There’s something about the beginning of the month that makes me feel like I can start over. That I can decide to focus on making my life the way I want it to be. That past two years or so that feeling has been few and far in between. I’ve been doing my best behind the scenes for a long time. Quietly rebuilding and focusing on my mental health. I feel for the first time in a long time that I have the tools in me to reestablish myself and rebuild this blog into what it’ll become from now on.
I have been irreversibly changed in the past few years. Lost and found myself multiple times. Dealt with some of the most harrowing and painful things I’ve had to deal with in my life. Through it all, I’ve quietly focused and rebuilt on my joy and my ability to rest and recover. During the past few years I did not have the bandwidth to give of myself much more then I was giving to my work, family, and friends. I understand that now. I am not upset anymore that I wasn’t able to return here during that time. A lot of it had to do with my relationship with my anxieties and my fear.
Even now, I know that eventually one of the saddest moments of my life is coming. However, I cannot keep myself from doing the things I love to do in the meantime and after that point. My time away from blogging has been valuable. I am not the same girl I was when I started the book raven. I have grown. I have established a very loving and understanding partnership with a person who has been unconditionally supportive of me and my dreams and I to them. I have picked up the pieces over and over again dealing with the reality of my dads terminal illness. I have allowed myself to give myself the space I needed to breath and to rediscover and rebuild myself from a point in my life where I felt so lost.

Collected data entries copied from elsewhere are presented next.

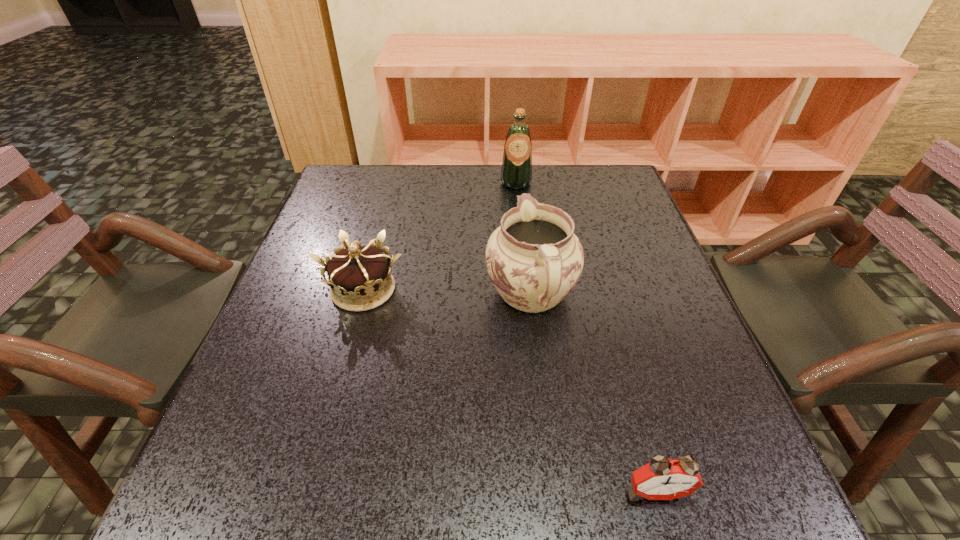 Find the location of a particular element. This screenshot has width=960, height=540. free region at the far right corner of the desktop is located at coordinates (591, 185).

The image size is (960, 540). Identify the location of free area in between the nearest object and the pitcher. (593, 394).

Identify the location of free point between the leftmost object and the alarm clock. (x=510, y=390).

You are a GUI agent. You are given a task and a screenshot of the screen. Output one action in this format:
    pyautogui.click(x=<x>, y=<y>)
    Task: Click on the free space between the rightmost object and the pitcher
    The image size is (960, 540).
    Given the screenshot: What is the action you would take?
    pyautogui.click(x=593, y=394)

The image size is (960, 540). I want to click on free space between the pitcher and the crown, so click(447, 293).

Where is `vacant space that is in between the crown and the farthest object`? The height and width of the screenshot is (540, 960). vacant space that is in between the crown and the farthest object is located at coordinates click(440, 237).

Image resolution: width=960 pixels, height=540 pixels. I want to click on free spot between the pitcher and the nearest object, so click(593, 394).

Locate an element on the screen. The image size is (960, 540). free spot between the pitcher and the crown is located at coordinates (447, 293).

At what (x,y) coordinates should I click in order to perform the action: click on free point between the nearest object and the crown. Please return your answer as a coordinate pair (x, y). This screenshot has height=540, width=960. Looking at the image, I should click on (510, 390).

Locate which object is the closest to the pitcher. Please provide its 2D coordinates. Your answer should be formatted as a tuple, i.e. [(x, y)], where the tuple contains the x and y coordinates of a point satisfying the conditions above.

[(360, 279)]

I am now focused on moving forward. On creating. On balancing the hardships of life with the precious joyous moments I can cherish. In this moment I can feel it in my heart that this is the best way forward. To balance living, work, and doing things that impassion me. Only a week ago I had started to dance to music again. To feel that blissful freedom of movement.
I am a woman who has been remade and renewed. It is time for me to once again shine in the new ways that I desire to. I am planning so much to share with you all. In writing, in books, in the world of video games. I am ready. I hope you all are ready to join me. It’s going to be a whole new world.